(Dataset entries)
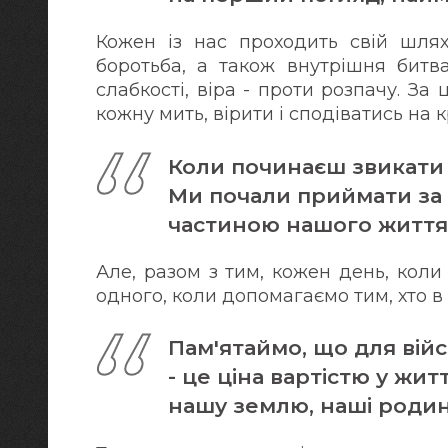
Кожен із нас проходить свій шлях 
боротьба, а також внутрішня битва
слабкості, віра - проти розпачу. За
кожну мить, вірити і сподіватись на 
Коли починаєш звикати 
Ми почали приймати за 
частиною нашого життя:
Але, разом з тим, кожен день, кол
одного, коли допомагаємо тим, хто в 
Пам'ятаймо, що для вій
- це ціна вартістю у жи
нашу землю, наші родини,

*Problem description*: All the data above is to be transcribed exactly, with no pictures included.

*Result below*:
Кожен із нас проходить свій шлях 
боротьба, а також внутрішня битва
слабкості, віра - проти розпачу. За
кожну мить, вірити і сподіватись на 
Коли починаєш звикати 
Ми почали приймати за 
частиною нашого життя:
Але, разом з тим, кожен день, кол
одного, коли допомагаємо тим, хто в 
Пам'ятаймо, що для вій
- це ціна вартістю у жи
нашу землю, наші родини,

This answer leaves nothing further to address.